15 Aprile 2013, di Redazione Wall Street Italia

Roma (WSI) – Nicolas Maduro, 49 anni, ex sindacalista, ha vinto le elezioni presidenziali in Venezuela. Ha battuto il suo rivale, Henrique Capriles, Appena d’un soffio con il 50,66% dei voti contro il 49,07% del rivale. Ma per il Venezuela la vera sfida inizia adesso: Capriles si è rifiutato di riconoscere la vittoria di Maduro e ha chiesto il riconteggio di tutte le schede votate, denunciando che durante la giornata elettorale i suoi hanno contato oltre 3.000 irregolarità.

Parlando con la stampa dopo aver votato, in compagnia della madre Monica Radoski, il candidato della Mesa de Unidad Nacional ha accusato il governo ”chavista” di aver messo lo Stato al servizio della candidatura del delfino di Hugo Chavez. “Noi non riconosceremo il risultato fino a quando non si riconterà ogni voto dei venezuelani, uno per uno – ha dichiarato Capriles – Esigiamo dal Cne che si aprano tutte le casse e che ogni voto sia ricontato. Il popolo venezuelano merita rispetto”.

Che la situazione si fragile a Caracas, lo provano i numeri. La vittoria di Maduro è, infatti, stata molto meno importante del previsto con appena 200mila voti di distacco. Secondo i dati diffusi, Capriles ha ottenuto 7.270.403 voti contro i 7.505.338 di Maduro. Mentre il ministro della Difesa del Venezuela, Diego Molero, ha assicurato che le Forze Armate del Paese saranno garanti del risultato delle elezioni presidenziali di ieri, Tibisay Lucena alla guida della Commissione elettorale ha cercato di smorzare la tensione, affermando che il destino ha messo il Venezuela alla prova, ma che il paese alla fine ha superato la sfida.

Solo un membro della commissione, Vicente Diaz, l’unico non prossimo al chavismo, ha parlato chiaramente di irregolarità e consigliato che si proceda ad un nuovo conteggio delle schede. Il Venezuela il sistema di voto è elettronico, ma gli elettori pongono nell’urna anche una scheda cartacea. Quel che è certo è che questo risultato divide gli animi. Fino a una settimana fa, la maggior parte dei sondaggi avevano previsto almeno un margine di 14 punti di vittoria a favore di Maduro.

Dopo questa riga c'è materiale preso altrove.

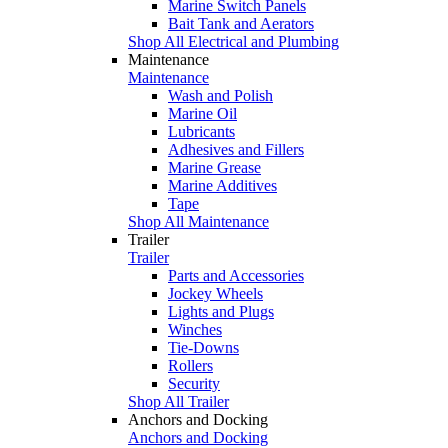
Marine Switch Panels
Bait Tank and Aerators
Shop All Electrical and Plumbing
Maintenance
Maintenance
Wash and Polish
Marine Oil
Lubricants
Adhesives and Fillers
Marine Grease
Marine Additives
Tape
Shop All Maintenance
Trailer
Trailer
Parts and Accessories
Jockey Wheels
Lights and Plugs
Winches
Tie-Downs
Rollers
Security
Shop All Trailer
Anchors and Docking
Anchors and Docking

Poi l’incantesimo si è rotto e il divario si è ridotto a ridosso della test presidenziale.

Per gli analisti questo è successo grazie alla campagna di mobilitazione a dir poco frenetica di Capriles e alla mancanza di carisma di Maduro. Ma – osserva qualcuno – alla fine la voglia di continuità ha prevalso fra i venezuelani, che hanno scelto colui che si è presentato alla vigilia elettorale proclamandosi il figlio dell’ex presidente. Di certo alla squadra di Capriles e a quasi metà degli elettori del Venezuela questa vittoria lascia l’amaro in bocca.